Non-GAAP Financial Measures

This press release contains references to measures used in the oil and natural gas industry such as "funds from operations", "funds from operations netback", "funds from operations per share", "operating netback", "adjusted working capital deficit", "net bank debt" and "net debt". These measures do not have standardized meanings prescribed by generally accepted accounting principles ("GAAP"), including International Financial Reporting Standards ("IFRS") and therefore should not be considered in isolation. These reported amounts and their underlying calculations are not necessarily comparable or calculated in an identical manner to a similarly titled measure of other companies where similar terminology is used. Where these measures are used they should be given careful consideration by the reader. These measures have been described and presented in this press release in order to provide shareholders and potential investors with additional information regarding the Corporation's liquidity and its ability to generate funds to finance its operations.

Funds from operations should not be considered an alternative to, or more meaningful than, cash provided by operating, investing and financing activities or net income as determined in accordance with GAAP, as an indicator of Manitok's performance or liquidity. Funds from operations is used by Manitok to evaluate operating results and Manitok's ability to generate cash flow to fund capital expenditures and repay indebtedness. Funds from operations denotes cash flow from operating activities as it appears on the Corporation's Statement of Cash Flows before decommissioning expenditures, acquisition-related expenses and changes in non-cash operating working capital. Funds from operations is also derived from net income (loss) plus non-cash items including deferred income tax expense (recovery), depletion and depreciation expense, impairment expense, stock-based compensation expense, accretion expense, unrealized gains or losses on financial instruments, gains or losses on asset divestitures and the change in fair value of marketable securities. Funds from operations netback is calculated on a per boe basis and funds from operations per share is calculated as funds from operations divided by the weighted average number of basic and diluted common shares outstanding. Operating netback denotes petroleum and natural gas revenue, processing revenue, royalty income and realized gains or losses on financial instruments less royalty expenses, operating expenses and transportation and marketing expenses calculated on a per boe basis.
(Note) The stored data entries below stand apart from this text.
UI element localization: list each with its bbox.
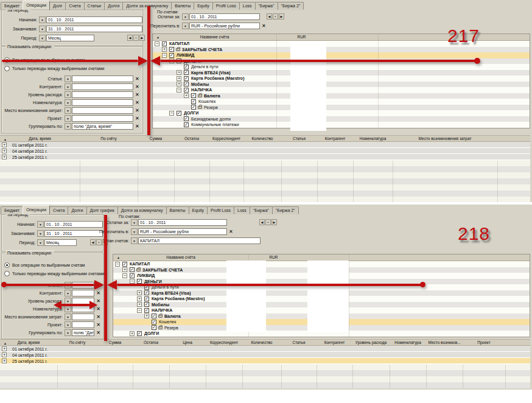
checkbox[interactable]: ✓	[144, 296, 149, 301]
dropdown-button[interactable]: ▼	[65, 282, 71, 289]
tree-row[interactable]: ✓ Коммунальные платежи	[153, 122, 530, 128]
tree-row[interactable]: ✓ Безнадежные долги	[153, 116, 530, 122]
expand-toggle-icon[interactable]: −	[122, 273, 127, 278]
expand-toggle-icon[interactable]: +	[2, 155, 7, 159]
table-row[interactable]: + 01 октября 2011 г.	[0, 142, 530, 148]
tree-name-column-header[interactable]: Название счёта	[153, 35, 276, 39]
dropdown-button[interactable]: ▼	[65, 298, 71, 304]
expand-toggle-icon[interactable]: −	[130, 279, 135, 284]
date-input[interactable]: 01 . 10 . 2011	[44, 221, 103, 228]
tree-row[interactable]: + ✓ Карта Росбанка (Maestro)	[153, 75, 530, 82]
column-header[interactable]: Количество	[242, 340, 281, 345]
clear-filter-button[interactable]: ✕	[135, 108, 139, 113]
tab[interactable]: Счета	[49, 206, 68, 214]
checkbox[interactable]: ✓	[169, 47, 174, 52]
account-field-input[interactable]: RUR - Российские рубли	[138, 228, 227, 235]
expand-toggle-icon[interactable]: +	[2, 142, 7, 147]
dropdown-button[interactable]: ▼	[182, 23, 189, 29]
radio-button[interactable]	[4, 66, 10, 71]
clear-filter-button[interactable]: ✕	[135, 124, 139, 129]
filter-input[interactable]	[72, 282, 94, 289]
clear-filter-button[interactable]: ✕	[96, 315, 100, 320]
checkbox[interactable]: ✓	[130, 267, 135, 272]
account-field-input[interactable]: RUR - Российские рубли	[189, 23, 260, 29]
checkbox[interactable]: ✓	[152, 325, 156, 330]
tab[interactable]: Счета	[65, 2, 84, 10]
column-header[interactable]: Остаток	[133, 340, 169, 345]
tab[interactable]: "Биржа"	[255, 2, 278, 10]
expand-toggle-icon[interactable]: +	[2, 352, 7, 357]
filter-input[interactable]	[72, 306, 94, 312]
current-button[interactable]: •	[273, 13, 278, 19]
dropdown-button[interactable]: ▼	[65, 75, 71, 82]
expand-toggle-icon[interactable]: +	[177, 76, 181, 81]
tab[interactable]: "Биржа"	[250, 206, 273, 214]
checkbox[interactable]: ✓	[162, 41, 167, 46]
dropdown-button[interactable]: ▼	[131, 219, 138, 226]
tree-row[interactable]: − ✓ КАПИТАЛ	[153, 41, 530, 47]
tab[interactable]: Profit Loss	[207, 206, 234, 214]
checkbox[interactable]: ✓	[184, 122, 189, 127]
expand-toggle-icon[interactable]: −	[169, 111, 174, 116]
date-input[interactable]: 31 . 10 . 2011	[46, 26, 142, 32]
next-period-button[interactable]: ▶	[139, 35, 145, 41]
filter-input[interactable]	[72, 321, 94, 328]
column-header[interactable]: ▲ Дата, время	[0, 340, 57, 345]
filter-input[interactable]	[72, 115, 133, 122]
table-row[interactable]: + 25 октября 2011 г.	[0, 358, 530, 364]
dropdown-button[interactable]: ▼	[37, 221, 44, 228]
next-button[interactable]: ▶	[271, 219, 277, 225]
tab[interactable]: Операции	[23, 1, 50, 10]
dropdown-button[interactable]: ▼	[37, 239, 44, 246]
checkbox[interactable]: ✓	[191, 105, 196, 110]
column-header[interactable]: Статья	[281, 340, 317, 345]
filter-input[interactable]	[72, 107, 133, 114]
tab[interactable]: Бюджет	[1, 2, 23, 10]
clear-filter-button[interactable]: ✕	[96, 323, 100, 328]
tab[interactable]: Долг график	[86, 206, 118, 214]
tab[interactable]: Валюты	[171, 2, 194, 10]
clear-filter-button[interactable]: ✕	[135, 85, 139, 89]
checkbox[interactable]: ✓	[191, 99, 196, 104]
filter-input[interactable]	[72, 83, 133, 90]
date-input[interactable]: Месяц	[46, 35, 94, 41]
column-header[interactable]: Контрагент	[317, 136, 353, 141]
tree-row[interactable]: ✓ Деньги в пути	[153, 64, 530, 70]
dropdown-button[interactable]: ▼	[65, 115, 71, 122]
date-input[interactable]: 31 . 10 . 2011	[44, 230, 103, 237]
clear-filter-button[interactable]: ✕	[135, 93, 139, 97]
column-header[interactable]: Остаток	[174, 136, 209, 141]
dropdown-button[interactable]: ▼	[65, 306, 71, 312]
column-header[interactable]: Корреспондент	[209, 136, 243, 141]
clear-filter-button[interactable]: ✕	[135, 77, 139, 82]
checkbox[interactable]: ✓	[191, 93, 196, 98]
expand-toggle-icon[interactable]: +	[184, 93, 189, 98]
checkbox[interactable]: ✓	[144, 302, 149, 307]
tab[interactable]: Equity	[194, 2, 212, 10]
current-period-button[interactable]: •	[96, 239, 102, 245]
expand-toggle-icon[interactable]: +	[2, 346, 7, 351]
checkbox[interactable]: ✓	[152, 314, 156, 318]
column-header[interactable]: Проект	[463, 340, 505, 345]
checkbox[interactable]: ✓	[137, 279, 142, 284]
expand-toggle-icon[interactable]: −	[155, 41, 159, 46]
tab[interactable]: "Биржа 2"	[278, 2, 304, 10]
clear-button[interactable]: ✕	[229, 230, 233, 234]
expand-toggle-icon[interactable]: −	[162, 53, 167, 58]
checkbox[interactable]: ✓	[184, 65, 189, 69]
tree-currency-column-header[interactable]: RUR	[248, 255, 299, 259]
checkbox[interactable]: ✓	[177, 111, 181, 116]
dropdown-button[interactable]: ▼	[182, 13, 189, 20]
checkbox[interactable]: ✓	[144, 290, 149, 295]
clear-filter-button[interactable]: ✕	[96, 307, 100, 312]
tab[interactable]: Долги за коммуналку	[117, 206, 167, 214]
radio-button[interactable]	[4, 271, 10, 276]
tab[interactable]: Loss	[239, 2, 256, 10]
dropdown-button[interactable]: ▼	[37, 230, 44, 237]
column-header[interactable]: Сумма	[138, 136, 174, 141]
expand-toggle-icon[interactable]: +	[137, 296, 142, 301]
column-header[interactable]: Место возников...	[426, 340, 463, 345]
dropdown-button[interactable]: ▼	[65, 91, 71, 98]
date-input[interactable]: 01 . 10 . 2011	[46, 16, 142, 23]
tab[interactable]: Долги	[68, 206, 86, 214]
Adjusted working capital deficit includes current assets less current liabilities excluding the current portion of the amount drawn on the credit facilities, the current portion of the fair value of financial instruments and provisions. Manitok uses net bank debt and net debt as a measure to assess its financial position. Net bank debt includes outstanding bank indebtedness plus adjusted working capital deficit (surplus) and net debt includes net bank debt plus the senior secured notes and the long-term financial obligations.

Barrels of Oil Equivalent

The term barrels of oil equivalent ("boe") may be misleading, particularly if used in isolation. Per boe amounts have been calculated using a conversion ratio of six thousand cubic feet (6 mcf) of natural gas to one barrel (1 bbl) of crude oil. The boe conversion ratio of 6 mcf to 1 bbl is based on an energy equivalency conversion method primarily applicable at the burner tip and does not represent a value equivalency at the wellhead. Given that the value ratio based on the current price of crude oil as compared to natural gas is significantly different from the energy equivalency of 6:1, utilizing a conversion on a 6:1 basis may be misleading as an indication of value.

Neither the TSX Venture Exchange nor its Regulation Services Provider (as that term is defined in the policies of the TSX Venture Exchange) accepts responsibility for the adequacy or accuracy of this release.